Homeowners can get small discounts on their bills by paying them before the March deadline.
“No question, we’re collecting a lot more taxes than we (previously) had in the last couple of years,” said Pasco Tax Collector Mike Fasano. “The county is definitely benefitting from the new revenue we’re seeing.”
Fasano has lived in Pasco County for 51 years. When his family moved to Holiday, homes were advertised as starting at $6,999, he said. He bought his first home for a little more than $19,000. This year, the median home sale price in Pasco County was over $300,000— hitting $325,000 in October, the most recent month of sales data from Florida Realtors. Pinellas’ median sales price in October was $369,450, while it was $357,900 in Hillsborough and $272,000 in Hernando. All are double-digit percentage increases since a year ago. Local property appraisers’ offices and many Realtors try to educate home buyers that they can’t expect to pay the same property tax amount as the sellers. Pinellas, Hillsborough and Pasco all have online calculators for buyers to see an estimate of what they will be expected to pay.
In Pinellas County, the online calculator is used more than 10,000 times per month, said property appraiser Mike Twitty.
But still, every year there are people who are surprised by their bills. Twitty recently heard from someone whose taxes were four times higher than the previous owners’, he said, and has seen it as high as seven times.
“It doesn’t surprise me — the market has been super hot,” he said, adding that these cases are most pronounced when the home is in an especially desirable location and the seller lived there for many years. “That’s where the pain comes, or the frustration.”

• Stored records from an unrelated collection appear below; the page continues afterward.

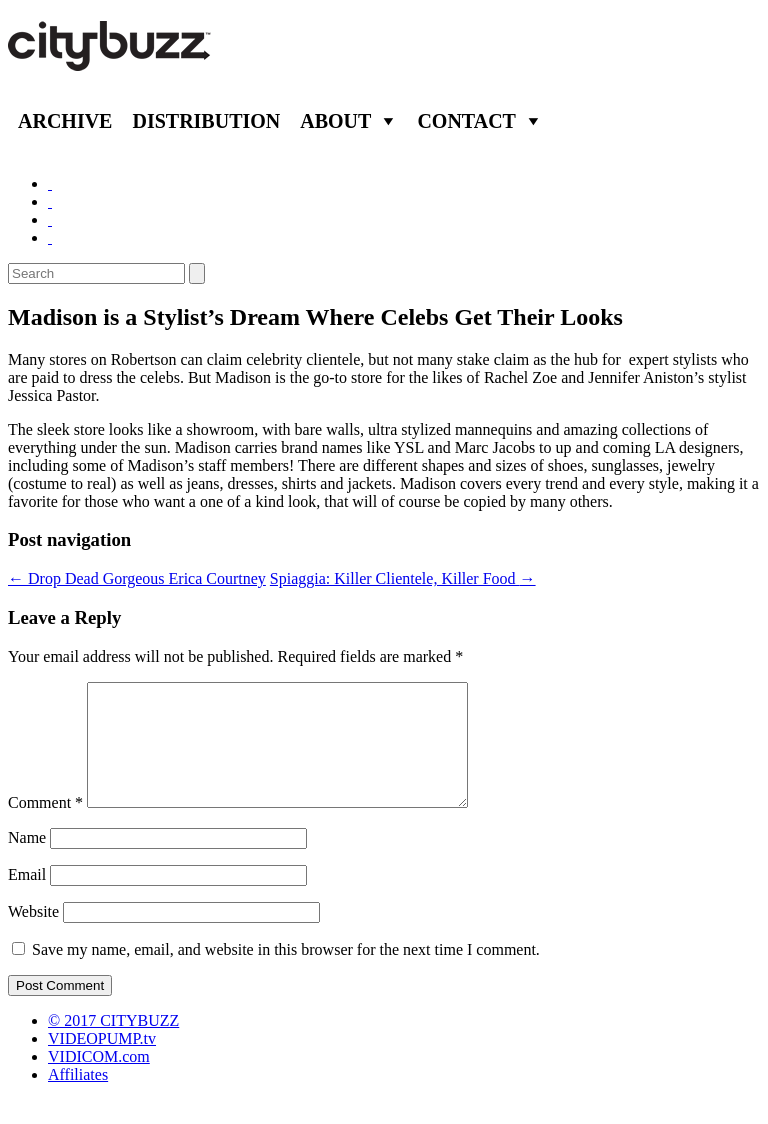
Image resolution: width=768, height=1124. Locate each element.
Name (27, 861)
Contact (466, 121)
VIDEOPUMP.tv (102, 1062)
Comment (45, 826)
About (335, 121)
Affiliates (78, 1098)
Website (33, 935)
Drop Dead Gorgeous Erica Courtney (137, 578)
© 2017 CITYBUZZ (113, 1044)
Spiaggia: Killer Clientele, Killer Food (403, 578)
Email (27, 898)
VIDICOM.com (99, 1080)
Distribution (206, 121)
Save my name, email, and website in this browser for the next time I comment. (286, 973)
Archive (65, 121)
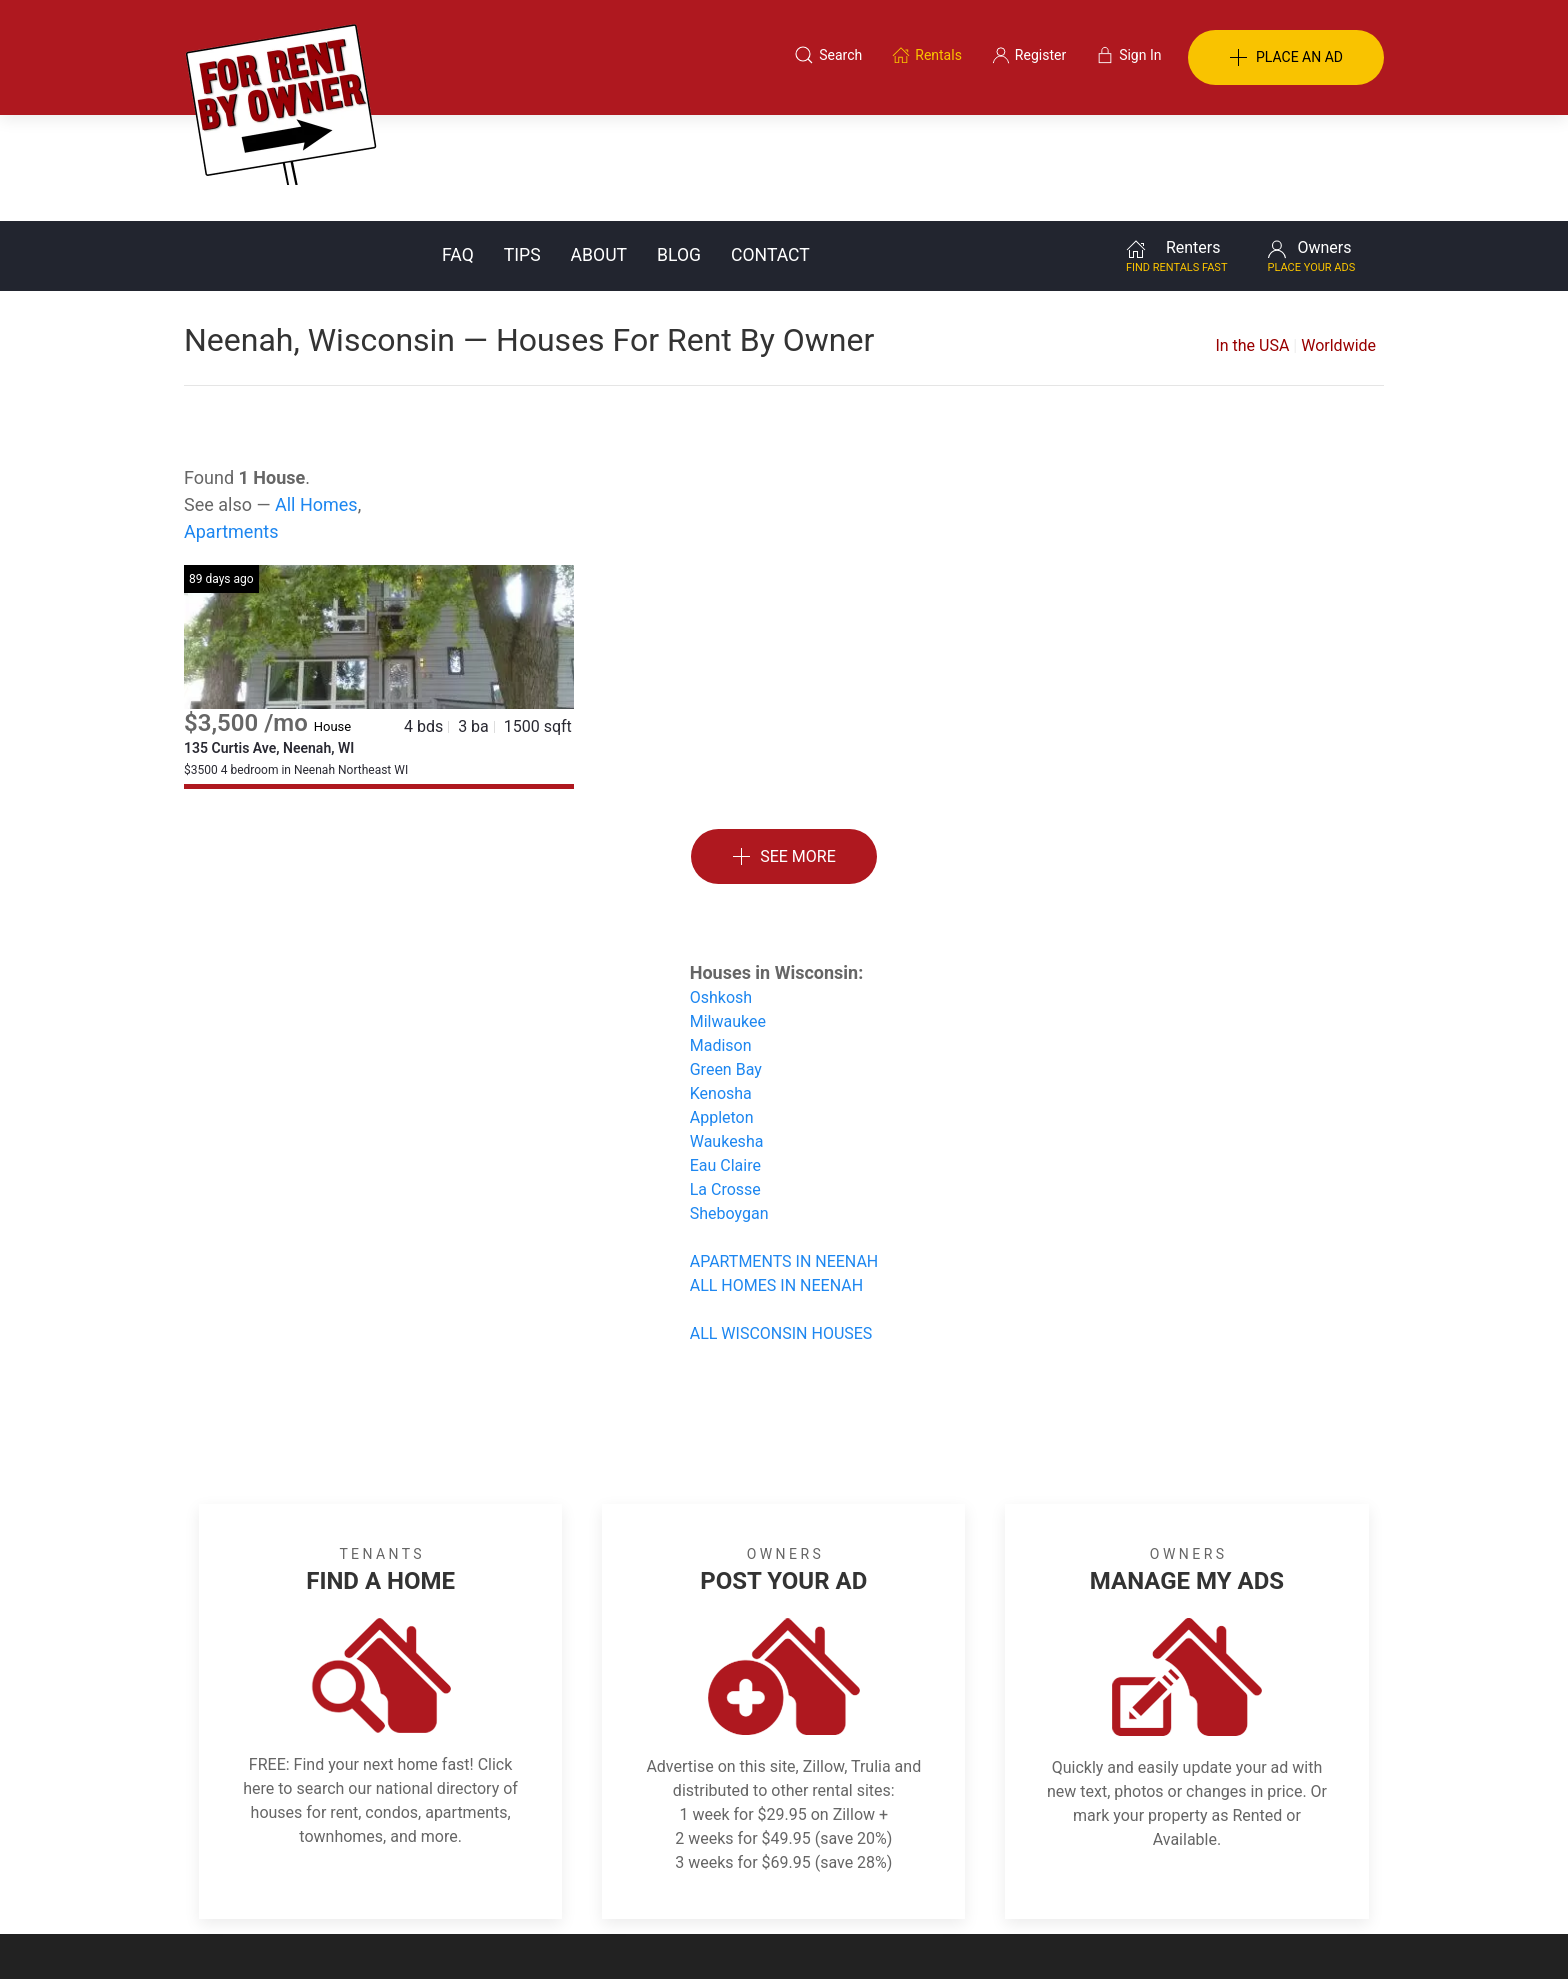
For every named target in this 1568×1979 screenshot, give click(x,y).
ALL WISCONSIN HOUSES (781, 1227)
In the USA (1252, 239)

So what does it all mean? That, like seemingly everything else these days, being a homeowner in Florida is getting more expensive.
“Yes, our incomes are going up, but the cost of homeownership is going up more than that. It’s becoming unsustainable,” said Nina Schmidt, a finance instructor at the University of South Florida and a licensed real estate broker.
Schmidt said it’s not just property taxes, but instability in Florida’s property insurance market is driving up prices. Plus the majority of Floridians’ flood insurance premiums are estimated to rise.
“Homeowners’ insurance used to increase 3 to 5 percent per year now it’s 20 to 30 percent, in some cases it’s even higher. That’s a big hit and that’s every year,” she said.
All these factors only compound the effect of skyrocketing house prices, Schmidt added, making homeownership that much harder to attain for low- and middle-income families.
“I wouldn’t be surprised if we saw homeownership (rates) go down,” she said.
Renters likely won’t be spared from the increased costs, either. Landlords’ expenses are going up, said Shawn Rupp, a managing director at the Tampa office of Colliers International, a commercial real estate services company, including insurance as well as the high price tag of building materials plus inflation. Even landlords who aren’t bullish about maximizing profit “are going to start to need to increase their rents as all the costs of just owning a building continue to increase,” he said. “Unfortunately, it’s just the case of how it is living in Florida now.”